*** Begin section ***

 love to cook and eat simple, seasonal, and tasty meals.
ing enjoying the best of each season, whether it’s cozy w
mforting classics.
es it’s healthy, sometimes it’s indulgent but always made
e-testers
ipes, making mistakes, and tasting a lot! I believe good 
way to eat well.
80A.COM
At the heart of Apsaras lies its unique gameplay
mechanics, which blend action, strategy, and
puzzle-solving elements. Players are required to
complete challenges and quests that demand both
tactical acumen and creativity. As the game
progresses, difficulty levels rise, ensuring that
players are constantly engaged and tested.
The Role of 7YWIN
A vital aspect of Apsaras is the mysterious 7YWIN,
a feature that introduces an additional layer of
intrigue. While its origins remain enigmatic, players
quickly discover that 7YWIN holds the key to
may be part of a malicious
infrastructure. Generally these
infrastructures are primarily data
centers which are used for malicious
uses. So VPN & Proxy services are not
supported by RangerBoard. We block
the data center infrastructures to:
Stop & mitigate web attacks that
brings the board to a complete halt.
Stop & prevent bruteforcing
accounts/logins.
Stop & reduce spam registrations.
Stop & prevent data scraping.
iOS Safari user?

*** End section ***
*** Begin section ***

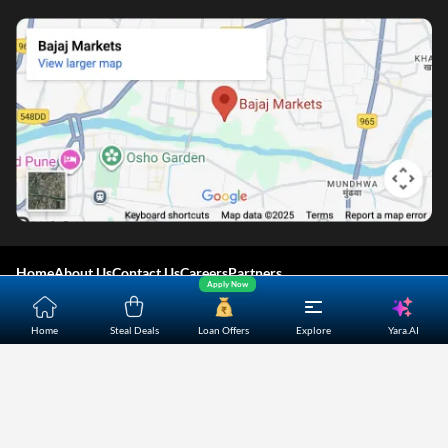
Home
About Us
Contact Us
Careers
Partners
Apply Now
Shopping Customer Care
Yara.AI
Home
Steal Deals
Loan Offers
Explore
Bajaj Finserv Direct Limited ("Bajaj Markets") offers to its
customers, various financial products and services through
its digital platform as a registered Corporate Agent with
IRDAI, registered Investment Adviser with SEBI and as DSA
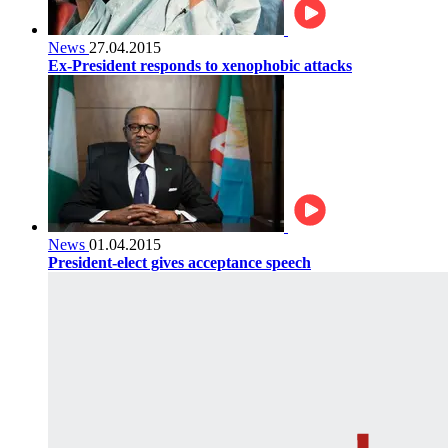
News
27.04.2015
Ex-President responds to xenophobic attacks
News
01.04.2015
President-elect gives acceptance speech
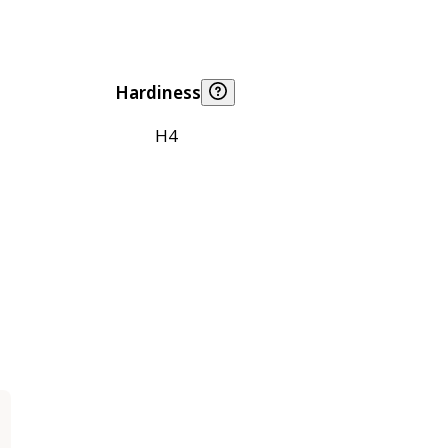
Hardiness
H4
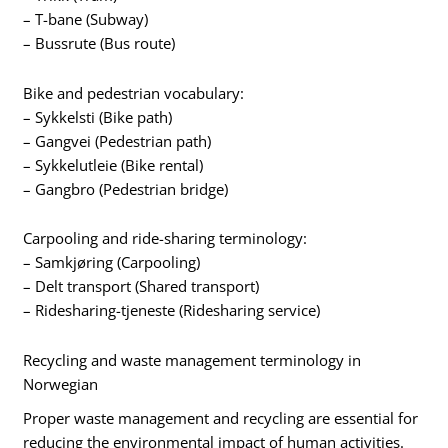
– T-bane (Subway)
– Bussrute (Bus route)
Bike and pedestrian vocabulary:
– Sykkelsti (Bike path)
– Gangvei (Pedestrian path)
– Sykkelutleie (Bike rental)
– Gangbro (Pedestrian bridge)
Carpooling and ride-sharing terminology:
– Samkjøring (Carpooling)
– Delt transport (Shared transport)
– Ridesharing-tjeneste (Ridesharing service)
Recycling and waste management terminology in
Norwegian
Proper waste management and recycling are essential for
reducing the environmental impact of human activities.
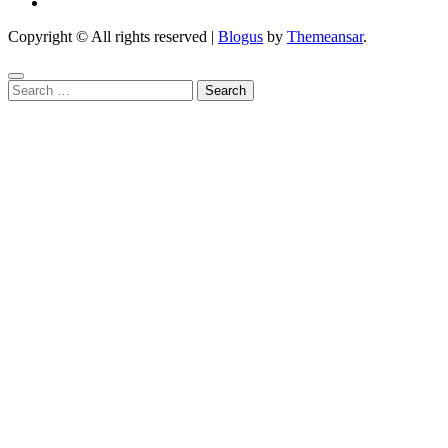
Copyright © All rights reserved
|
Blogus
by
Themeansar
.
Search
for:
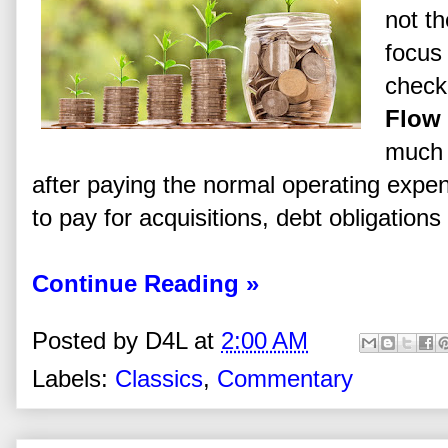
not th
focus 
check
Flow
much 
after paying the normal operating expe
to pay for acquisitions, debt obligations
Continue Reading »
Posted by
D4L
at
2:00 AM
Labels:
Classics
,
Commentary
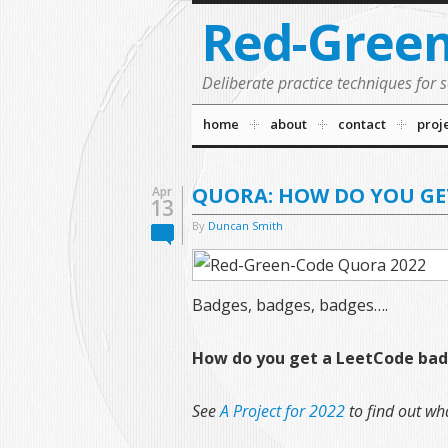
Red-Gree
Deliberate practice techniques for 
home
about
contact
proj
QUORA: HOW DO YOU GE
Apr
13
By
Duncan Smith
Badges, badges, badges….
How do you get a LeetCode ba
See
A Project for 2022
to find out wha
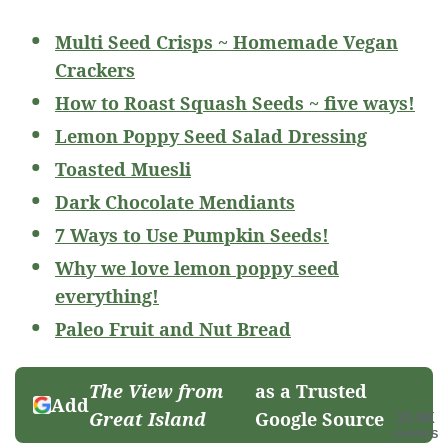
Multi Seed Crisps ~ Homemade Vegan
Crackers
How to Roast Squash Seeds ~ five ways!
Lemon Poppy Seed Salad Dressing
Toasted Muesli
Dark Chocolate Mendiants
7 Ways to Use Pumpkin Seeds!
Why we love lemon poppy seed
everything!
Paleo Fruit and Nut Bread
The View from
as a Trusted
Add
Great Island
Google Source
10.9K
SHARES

*** End section ***

Could you return exactly the stretch of the data above that starts at the line with "love to cook" and ends at the line with "infrastructures are primarily data", both lines included?

 love to cook and eat simple, seasonal, and tasty meals.
ing enjoying the best of each season, whether it’s cozy w
mforting classics.
es it’s healthy, sometimes it’s indulgent but always made
e-testers
ipes, making mistakes, and tasting a lot! I believe good 
way to eat well.
80A.COM
At the heart of Apsaras lies its unique gameplay
mechanics, which blend action, strategy, and
puzzle-solving elements. Players are required to
complete challenges and quests that demand both
tactical acumen and creativity. As the game
progresses, difficulty levels rise, ensuring that
players are constantly engaged and tested.
The Role of 7YWIN
A vital aspect of Apsaras is the mysterious 7YWIN,
a feature that introduces an additional layer of
intrigue. While its origins remain enigmatic, players
quickly discover that 7YWIN holds the key to
may be part of a malicious
infrastructure. Generally these
infrastructures are primarily data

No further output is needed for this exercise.